I think it's good to reverse this question right from the get go. Why be wasteful? Waste is a fact of life, and all plants and animals produce waste in our environment. The difference between us and the rest of life on the planet is that a vast majority of our waste is not useful to other forms of life. This is either because of it's make up or its quantity. Wasteful habits are sold to us as being more convenient or easier on our pocketbook.


Individual yogurts are quick and easy to take out of the fridge and put into a lunch, but it doesn't really saving that much time over taking a larger container of yogurt out of the fridge and placing a serving into a reusable container.

It's easier just to use the bags at the grocery store instead of bringing our own, but reusable bags are not that much of an inconvenience to bring along with us, and wash from time to time.


It's cheaper to buy a foil pan for roasting a chicken instead of buying a reusable one, but it's not cheaper over the years, and definitely not cheaper than borrowing one.

Styrofoam plates are much cheaper than paper plates made from recycled paper, but the cost to the environment when they are disposed of in a landfill is not factored into the price.

So Why Do We Do It?

A lot of these things are not really more convenient, or cheaper if we factor in the true cost of disposal.
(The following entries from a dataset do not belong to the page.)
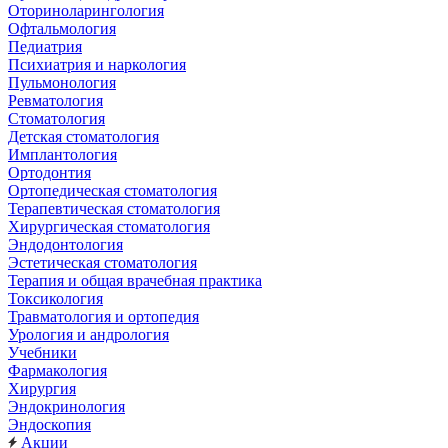
Оториноларингология
Офтальмология
Педиатрия
Психиатрия и наркология
Пульмонология
Ревматология
Стоматология
Детская стоматология
Имплантология
Ортодонтия
Ортопедическая стоматология
Терапевтическая стоматология
Хирургическая стоматология
Эндодонтология
Эстетическая стоматология
Терапия и общая врачебная практика
Токсикология
Травматология и ортопедия
Урология и андрология
Учебники
Фармакология
Хирургия
Эндокринология
Эндоскопия
Акции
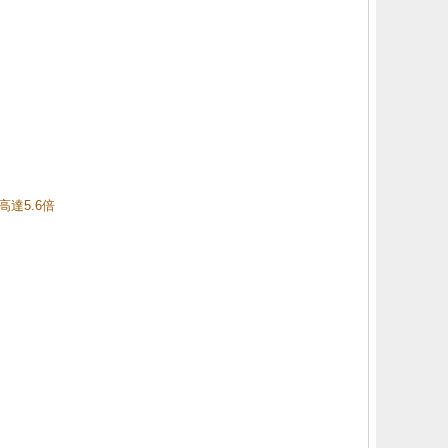
高達5.6倍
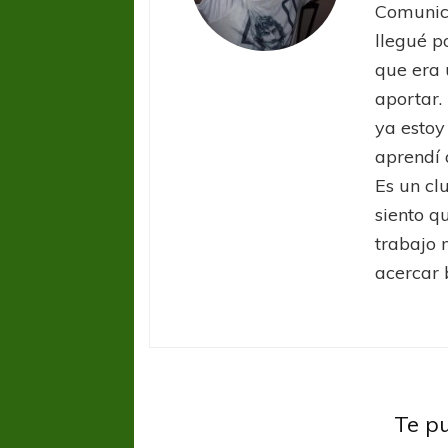
Comunic
llegué p
que era 
aportar.
ya estoy
aprendí 
Es un cl
siento q
trabajo 
acercar 
Sin ca
Te p
Sin categoría
Victo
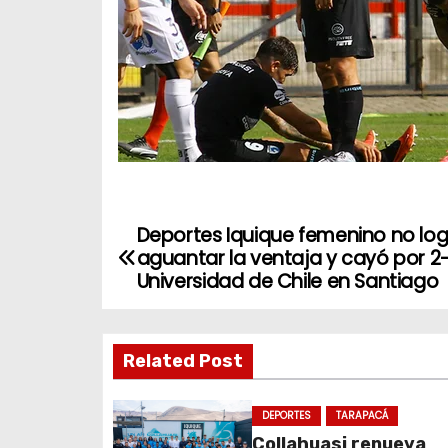
Deportes Iquique femenino no lo
N
aguantar la ventaja y cayó por 2
a
Universidad de Chile en Santiago
v
Related Post
e
g
DEPORTES
TARAPACÁ
Collahuasi renueva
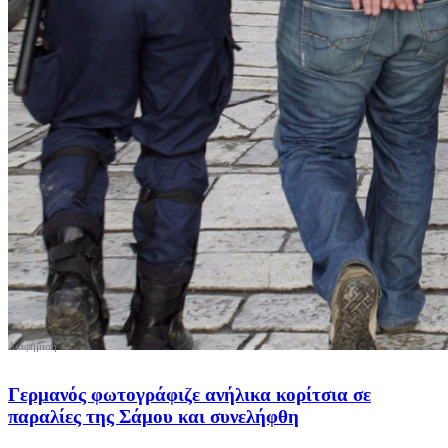
Γερμανός φωτογράφιζε ανήλικα κορίτσια σε
παραλίες της Σάμου και συνελήφθη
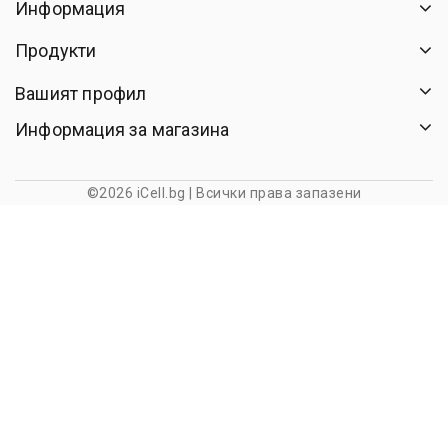
Информация
Продукти
Вашият профил
Информация за магазина
©2026 iCell.bg | Всички права запазени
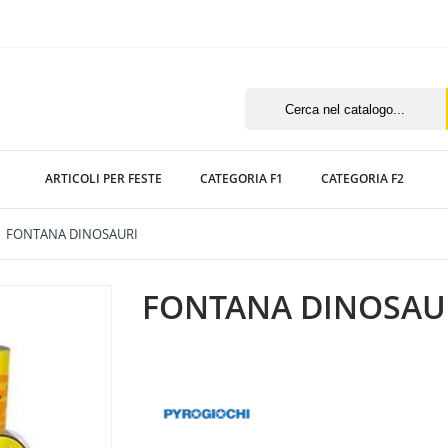
ARTICOLI PER FESTE
CATEGORIA F1
CATEGORIA F2
FONTANA DINOSAURI
FONTANA DINOSAU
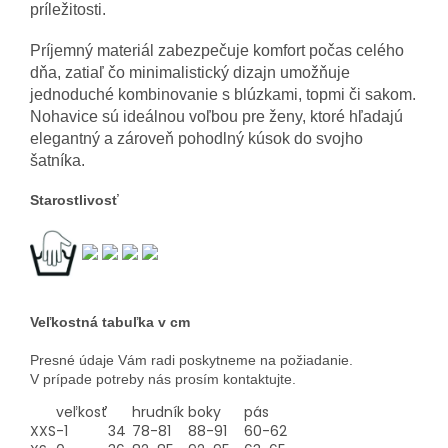
príležitosti.
Príjemný materiál zabezpečuje komfort počas celého
dňa, zatiaľ čo minimalistický dizajn umožňuje
jednoduché kombinovanie s blúzkami, topmi či sakom.
Nohavice sú ideálnou voľbou pre ženy, ktoré hľadajú
elegantný a zároveň pohodlný kúsok do svojho
šatníka.
Starostlivosť
Veľkostná tabuľka v cm
Presné údaje Vám radi poskytneme na požiadanie.
V prípade potreby nás prosím kontaktujte.
veľkosť
hrudník
boky
pás
XXS
-1
34
78-81
88-91
60-62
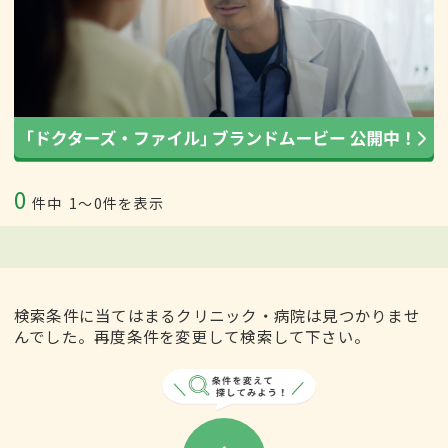
0
件中
1〜0件を表示
検索条件に当てはまるクリニック・病院は見つかりませ
んでした。再度条件を変更して検索して下さい。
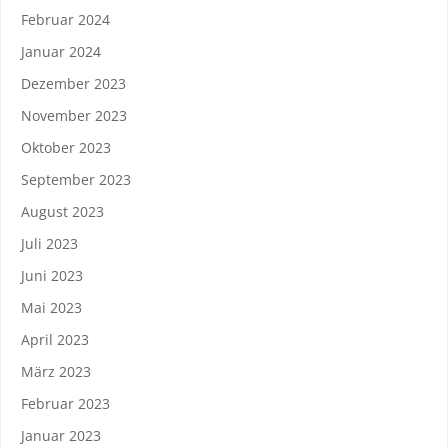
Februar 2024
Januar 2024
Dezember 2023
November 2023
Oktober 2023
September 2023
August 2023
Juli 2023
Juni 2023
Mai 2023
April 2023
März 2023
Februar 2023
Januar 2023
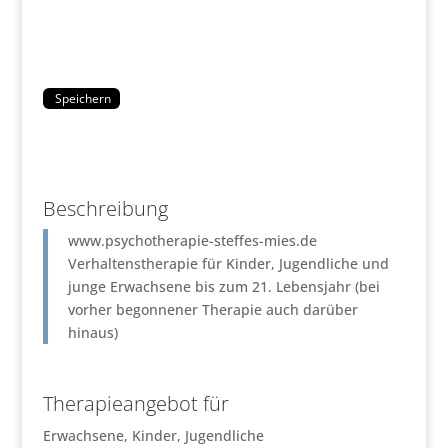
Speichern
Beschreibung
www.psychotherapie-steffes-mies.de
Verhaltenstherapie für Kinder, Jugendliche und
junge Erwachsene bis zum 21. Lebensjahr (bei
vorher begonnener Therapie auch darüber
hinaus)
Therapieangebot für
Erwachsene, Kinder, Jugendliche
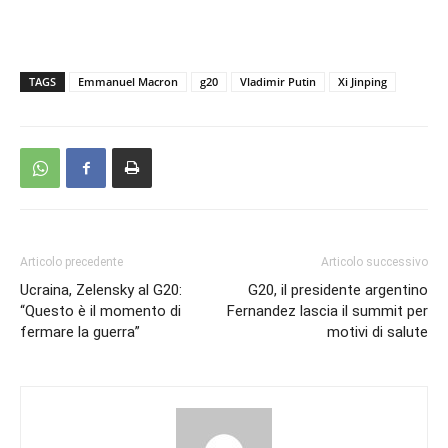
TAGS
Emmanuel Macron
g20
Vladimir Putin
Xi Jinping
Articolo precedente
Articolo successivo
Ucraina, Zelensky al G20:
G20, il presidente argentino
“Questo è il momento di
Fernandez lascia il summit per
fermare la guerra”
motivi di salute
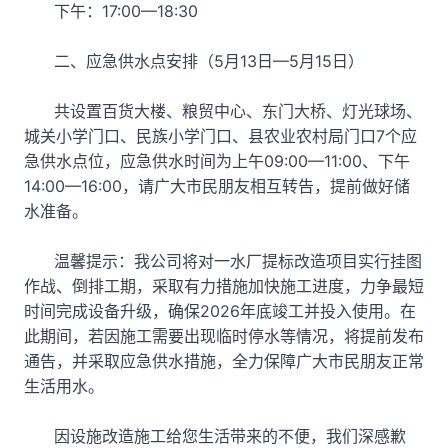
下午：17:00—18:30
二、应急供水点安排（5月13日—5月15日）
共设置百货大楼、粮贸中心、东门大桥、灯光球场、
城关小学门口、民族小学门口、县农业农村局门口7个应
急供水点位，应急供水时间为上午09:00—11:00、下午
14:00—16:00，请广大市民朋友相互转告，提前做好储
水准备。
温馨提示：我公司将对一水厂提标改造项目实行挂图
作战、倒排工期，采取有力措施加快施工进度，力争最短
时间完成设备升级，确保2026年底竣工并投入使用。在
此期间，若因施工需要出现临时停水等情况，将提前发布
通告，并采取应急供水措施，全力保障广大市民朋友正常
生活用水。
因设施改造施工给您生活带来的不便，我们深感歉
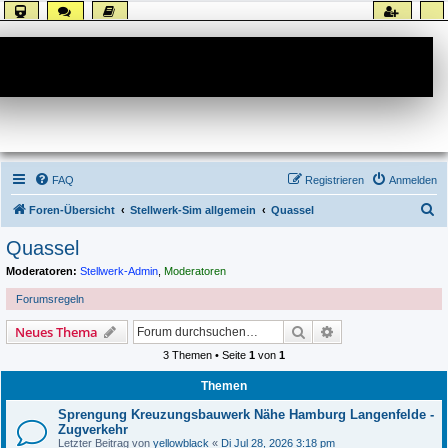
Forum
FAQ
Registrieren
Anmelden
S
Foren-Übersicht
Stellwerk-Sim allgemein
Quassel
u
Quassel
c
Moderatoren:
Stellwerk-Admin
,
Moderatoren
h
Forumsregeln
e
Suche
Erweiterte Suche
Neues Thema
3 Themen • Seite
1
von
1
Themen
Sprengung Kreuzungsbauwerk Nähe Hamburg Langenfelde -
Zugverkehr
Letzter Beitrag von
yellowblack
«
Di Jul 28, 2026 3:18 pm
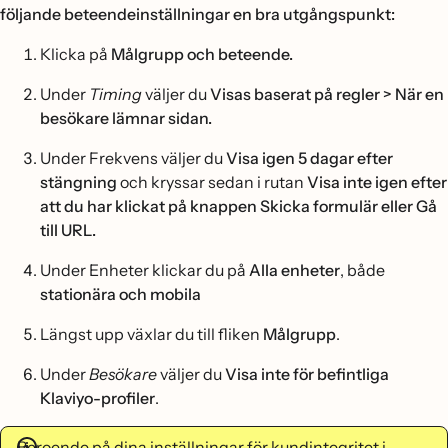
följande beteendeinställningar en bra utgångspunkt:
Klicka på
Målgrupp och beteende.
Under
Timing
väljer du
Visas baserat på regler > När en
besökare lämnar sidan.
Under Frekvens väljer du
Visa igen 5 dagar efter
stängning
och kryssar sedan i rutan
Visa inte igen efter
att du har klickat på knappen Skicka formulär
eller Gå
till URL.
Under Enheter klickar du på
Alla enheter
, både
stationära och mobila
Längst upp växlar du till fliken
Målgrupp
.
Under
Besökare
väljer du
Visa inte för befintliga
Klaviyo-profiler
.
Beroende på dina inställningar för kundintegritet i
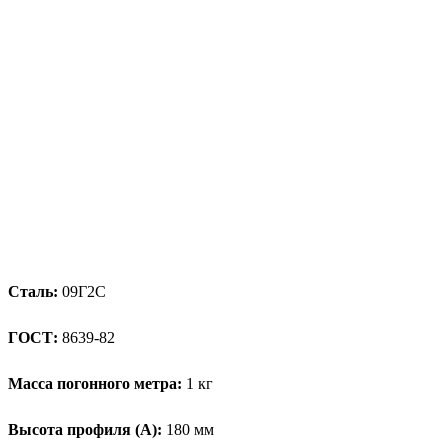
Сталь:
09Г2С
ГОСТ:
8639-82
Масса погонного метра:
1 кг
Высота профиля (А):
180 мм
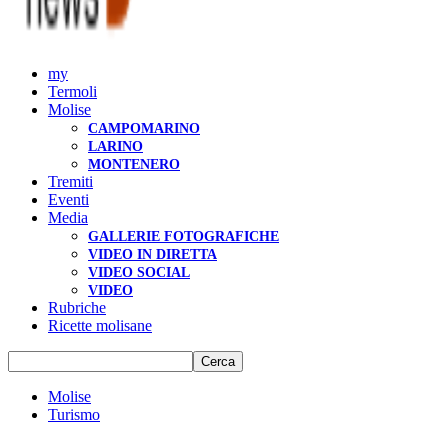
my
Termoli
Molise
CAMPOMARINO
LARINO
MONTENERO
Tremiti
Eventi
Media
GALLERIE FOTOGRAFICHE
VIDEO IN DIRETTA
VIDEO SOCIAL
VIDEO
Rubriche
Ricette molisane
Molise
Turismo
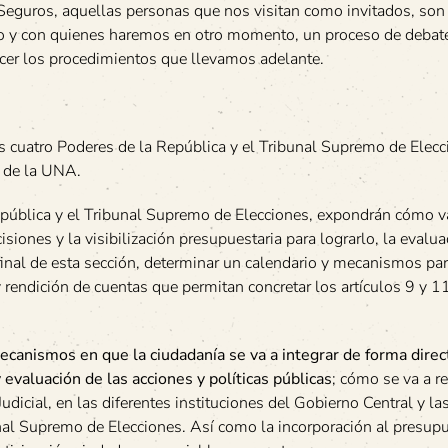
Seguros, aquellas personas que nos visitan como invitados, son
so y con quienes haremos en otro momento, un proceso de debat
uecer los procedimientos que llevamos adelante.
s cuatro Poderes de la República y el Tribunal Supremo de Elecc
n de la UNA.
República y el Tribunal Supremo de Elecciones, expondrán cómo v
siones y la visibilización presupuestaria para lograrlo, la evalua
final de esta sección, determinar un calendario y mecanismos par
 rendición de cuentas que permitan concretar los artículos 9 y 11
mecanismos en que la ciudadanía se va a integrar de forma direc
evaluación de las acciones y políticas públicas
; cómo se va a re
dicial, en las diferentes instituciones del Gobierno Central y la
nal Supremo de Elecciones. Así como la incorporación al presup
They are sold to as as if they are, and we don't question it. It's a natural thing to not question things we are told. In our busy lives questioning takes time and energy. Something that we don't always excess amounts of. So, if these these aren't really cheaper, and aren't really more convenient, then we don't have a good reason to be so wasteful.

Bad Habits

Even once we figure out that these things may not be more convenient or cheaper we continue to do them. That's because they become habit, and that bad habit needs to be broken. Change is not always easy. When we spill a drink, it is so easy out of habit to grab the roll of paper towel to clean it up instead of a cloth towel. Though that habit can be replaced with the habit of questioning, is there a better way that I could be doing this?

Why Be Green?

We have a responsibility to take care of this planet for our own well being, and for the well being of future generations. The Earth is getting more densely populated, and it is easier and easier for us to have huge negative impacts on the environment. We shouldn't wait until the environment is in critical condition at the edge of collapse before we do something

Preventative Measures

Doctors don't like to wait until someone has a heart attack until they tell them that they should lower their cholesterol. We shouldn't wait until the climate is at the brink of collapse before we decide to change our habits. We know that cholesterol in the blood is bad so we try to prevent it from getting high in the first place. We also know that many things that we do to our environment aren't good, so we prevent ourselves from harming it in the first place.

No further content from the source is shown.